Cyber-physical systems, such as self-driving cars or autonomous aircraft, must defend against attacks that target sensor hardware. Analyzing system design can help engineers understand how a compromised sensor could impact the systems behavior; however, designing security analyses for cyber-physical systems is difficult due to their combination of discrete dynamics, continuous dynamics, and nondeterminism. This paper contributes a framework for modeling and analyzing sensor attacks on cyber-physical systems, using the formalism of hybrid programs. We formalize and analyze two relational properties of a systems robustness. These relational properties respectively express (1) whether a systems safety property can be influenced by sensor attacks, and (2) whether a systems high-integrity state can be affected by sensor attacks. We characterize these relational properties by defining an equivalence relation between a system under attack and the original unattacked system. That is, the system satisfies the robustness properties if executions of the attacked system are appropriately related to executions of the unattacked system. We present two techniques for reasoning about the equivalence relation and thus proving the relational properties for a system. One proof technique decomposes large proof obligations to smaller proof obligations.

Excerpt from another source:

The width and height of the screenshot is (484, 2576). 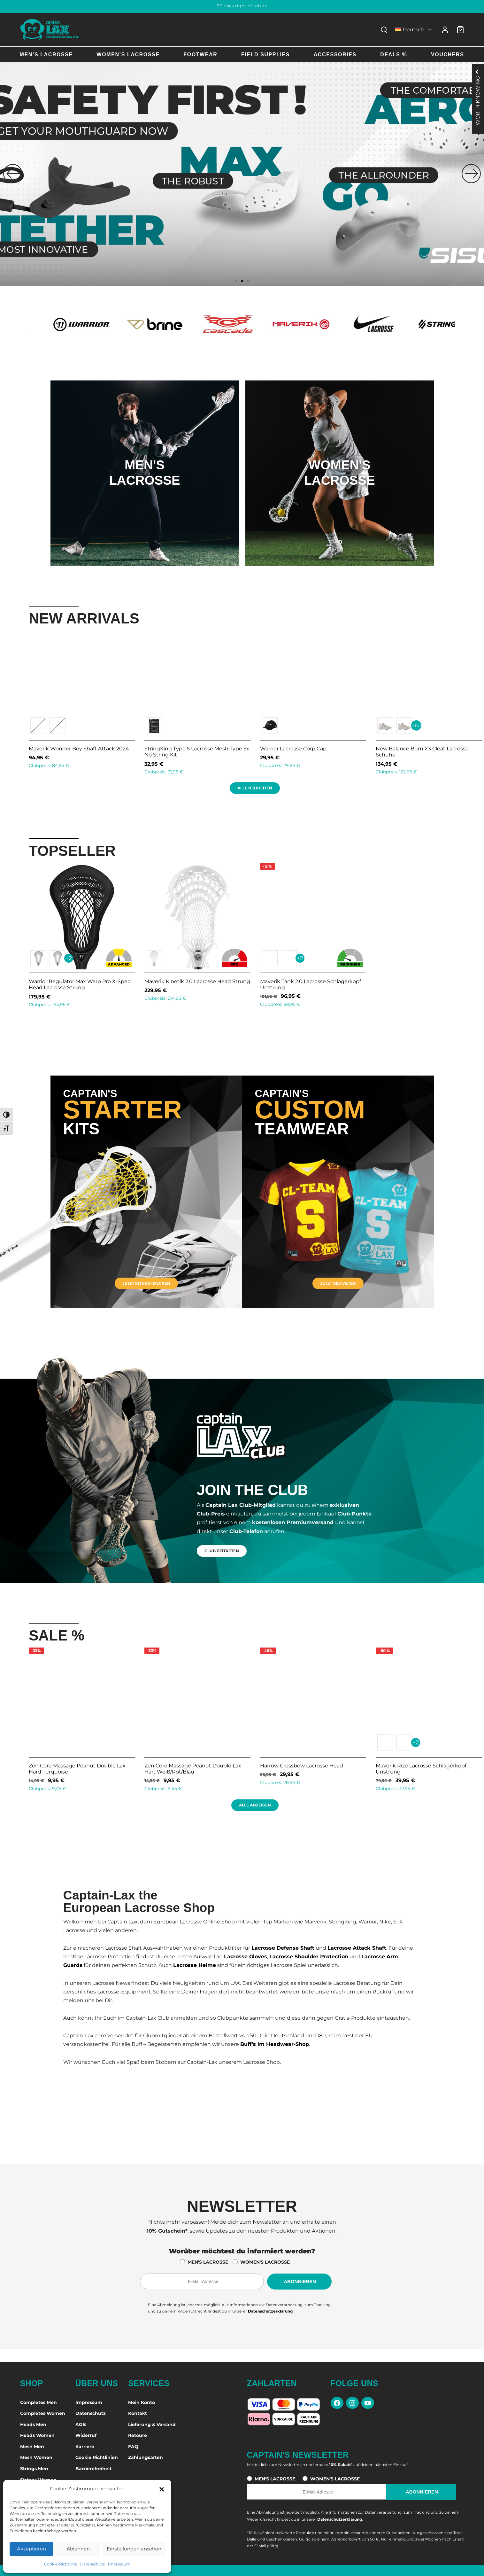 I want to click on Datenschutz, so click(x=92, y=2564).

The other proof technique adapts the self-composition technique from the literature on secure information-flow, allowing us to reduce reasoning about the equivalence of two systems to reasoning about properties of a single system. This technique allows us to reuse existing tools for reasoning about properties of hybrid programs, but is challenging due to the combination of discrete dynamics, continuous dynamics, and nondeterminism. To evaluate, we present three case studies motivated by real design flaws in existing cyber-physical systems.